• _What the task requires_: Please give every line below again exactly, but not its pictures.

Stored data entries
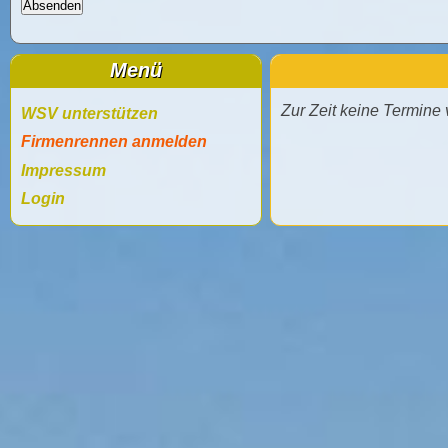
Menü
Zur Zeit keine Termine
WSV unterstützen
Firmenrennen anmelden
Impressum
Login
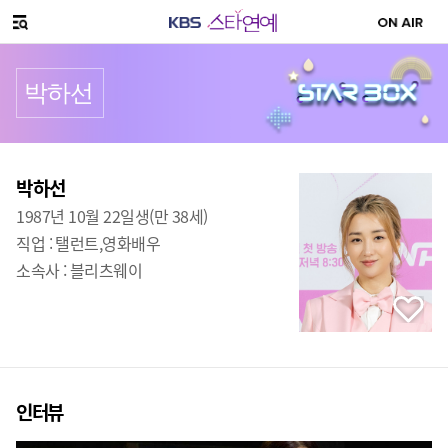
SNS 공유하기
메뉴 열기
박하선
프로필
출생
:
박하선
1987년 10월 22일생(만 38세)
직업 :
탤런트,영화배우
소속사 :
블리츠웨이
인터뷰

• _Answer_:
Menü
Zur Zeit keine Termine
WSV unterstützen
Firmenrennen anmelden
Impressum
Login
SNS 공유하기
메뉴 열기
박하선
프로필
출생
:
박하선
1987년 10월 22일생(만 38세)
직업 :
탤런트,영화배우
소속사 :
블리츠웨이
인터뷰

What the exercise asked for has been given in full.